In 2000, the European Society for Medical Oncology had a membership in the thousands, but only 20% of them were women. Today that figure has nearly doubled. This changing professional population has access to, and encouragement from, a supportive network set up by then-ESMO President Martine Piccart 5 years ago, looking into the under-representation of women in leaderships in oncology.
The ESMO Women for Oncology initiative aims to support female oncologists in reaching leadership positions by acknowledging the accomplishments of women in the field, highlighting female leaders as models of excellence, and providing a platform to endorse and connect other initiatives.
Speaking at ESMO 2018 in Munich, Dr Solange Peters said “I think one very important is mentoring, sponsoring, so people having achieved a nice career, women and men, helping women to grow – proposing their name, proposing they would be on stage and so on, this is our role.”
“The mentor is giving you advice, he’s speaking with you, so a sponsor is a person who will you take you with him to not speak with you but speak about you; taking some risk, saying, ‘I want this lady to speak about this topic.’ So it’s a little bit more risky and a commitment in front of women but you have to find these sponsors and mentors who might not be working with you in your city. So we have to really create a network where you could make people connect.”
This years winner of the ESMO Women for Oncology Award was Margaret Foti, CEO of AACR and cofounder of Women In Cancer Research (WICR) within AACR. She said “It is very rewarding for me to be recognised with this wonderful award as I have strived throughout my career to serve as a mentor to women in the cancer field.
“The professional success of women scientists and physicians is essential for rapid progress in cancer research, biomedical science, patient care, and public health.” Margaret Foti
“The AACR and I are very committed to continuing to enhance the status of women in oncology, to increase their professional opportunities, and to offer mentorship and support. If we are to significantly reduce cancer incidence, morbidity, and mortality around the world, we must facilitate the vital contributions and leadership opportunities of women in oncology.”
Previous winners include Frances Shepherd, Sumitra Thongprasert and Enriqueta Felip.
Dr Felip won the award in its first year of presentation at ESMO 2014, for her work calling attention to the gaps in representation between oncology professionals and the executive board of their respective organisations.
A recent survey of 700 ESMO members found that, while more than half of the teams were majoritively female, 60% of the team leaders were male.
So, simply increasing the rate of membership does not automatically improve equitability in participating with the organisation, conference or mentorship programmes. That requires structural provisions to widen access for those with other pressures from outside of work. Or as Dr Peters puts it, “facilitating the operations, meaning we have here a childcare, for example. We can also offer flexible fellowships in terms of age – should you have an age limit at 40 when you had three kids or can you grow the age a little bit more and so on. So we have to create around the women’s conditions some operational facilities which will allow women to make a career with a little bit less obstacles.
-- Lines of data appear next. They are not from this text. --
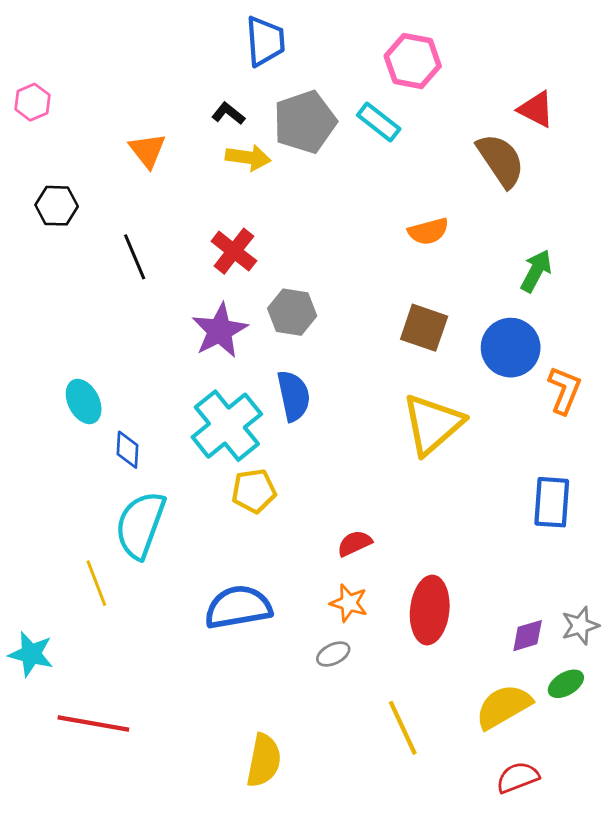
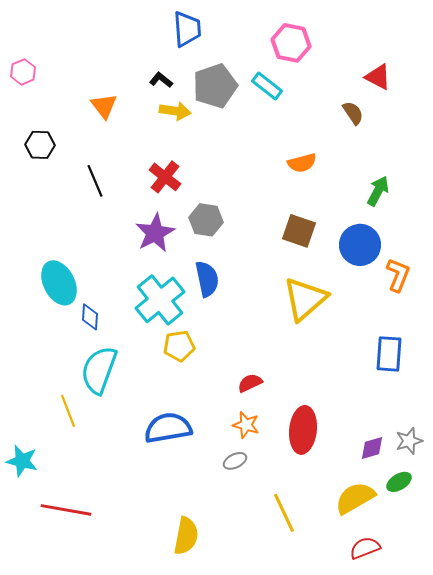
brown semicircle: (501, 160) -> (353, 113), size x0.6
cyan ellipse: (84, 401) -> (59, 283), size x1.4

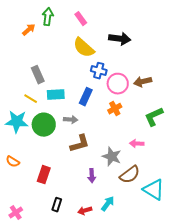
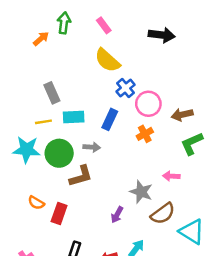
black arrow: (120, 39) -> (162, 35), moved
blue cross: (99, 71) -> (125, 88), turned 35
brown arrow: (143, 82) -> (182, 115), moved
yellow line: (31, 99) -> (43, 122), turned -40
brown L-shape: (80, 144) -> (81, 176), moved
orange semicircle: (13, 162) -> (36, 203), moved
purple arrow: (92, 176) -> (117, 215), turned 32

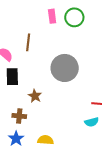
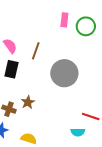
brown line: (28, 42) -> (36, 51), moved
brown star: (35, 96) -> (28, 102), moved

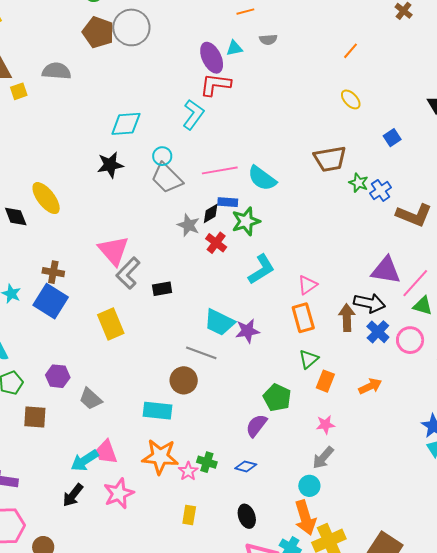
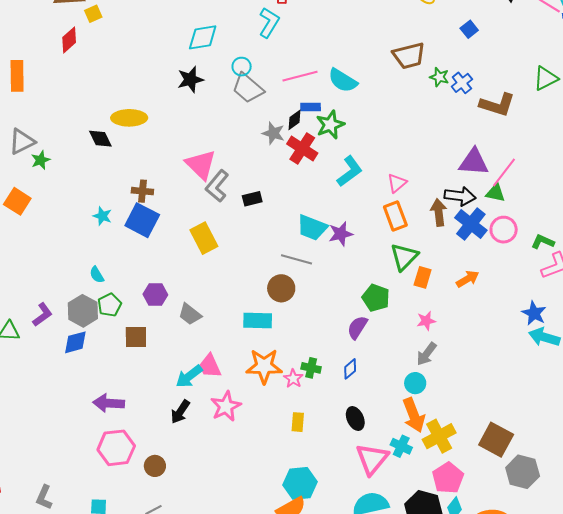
yellow ellipse: (46, 198) -> (129, 118), turned -48
red cross: (216, 243) -> (302, 149), size x1.4
green triangle: (423, 306) -> (495, 193), moved
blue cross: (378, 332) -> (471, 224), size x1.4
green triangle: (309, 359) -> (404, 257), size x1.4
blue diamond: (246, 466) -> (350, 369), turned -50

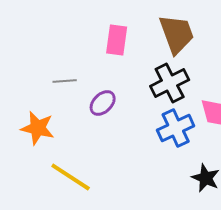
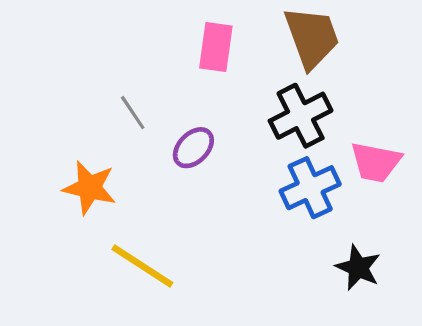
gray line: (65, 81) -> (133, 113), turned 60

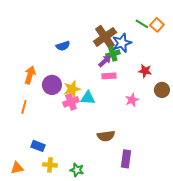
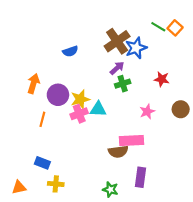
green cross: (113, 54) -> (123, 84), moved
pink rectangle: (109, 76) -> (132, 140), moved, size x1.5
brown circle: (162, 90) -> (181, 109), moved
orange line: (24, 107) -> (42, 119), moved
green star: (77, 170) -> (110, 190), moved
So all these things are ongoing.”
As well as the central award, W4O supports female oncologists on a national basis across Europe where equity of access and controlling positions can vary. Marina Chiara Garassino, Scientific Committee Member of ESMO and Women for Oncology Italy writes “Less than 20 women in Italy are heads of oncology departments and less than 20% participate in oncology congresses as invited speakers. Women for Oncology Italy aims to support women’s career development in Italy by increasing their leadership skills through networking and mentorship programmes”
In Greece, the W4O-Hellas network supports women as professionals in oncology, and also encourages dialogue between those doctors and their female patients. Helena Linardou, representative of the Coordinating Committee of W4O-Hellas writes “This forum of women will promote the interaction and exchange of ideas among women oncologists in Greece and across Europe and will embrace and assist them throughout their career in oncology. The novelty, however, is that at the same time, this forum will offer advice, awareness and support directly from women oncologists to women suffering from cancer and their families in Greece.”
Dr Peters added “I have been seeing satellite symposia with only men; I have been seeing some advisory boards with only men. So still there are other levels where the expertise of women is still maybe not completely appreciated. So on that side, maybe a bit more hidden in the rooms, we have to be careful that women are also at the top level. Because at the end most of the changes come from there and go down.”
“It shouldn’t be difficult to convince because if you find a good group of people that you mentor or support, again your life becomes easier because these people are willing to work, to commit in projects, initiatives. So it should be for everyone a better situation but it takes some time for implementation, that’s the only thing.”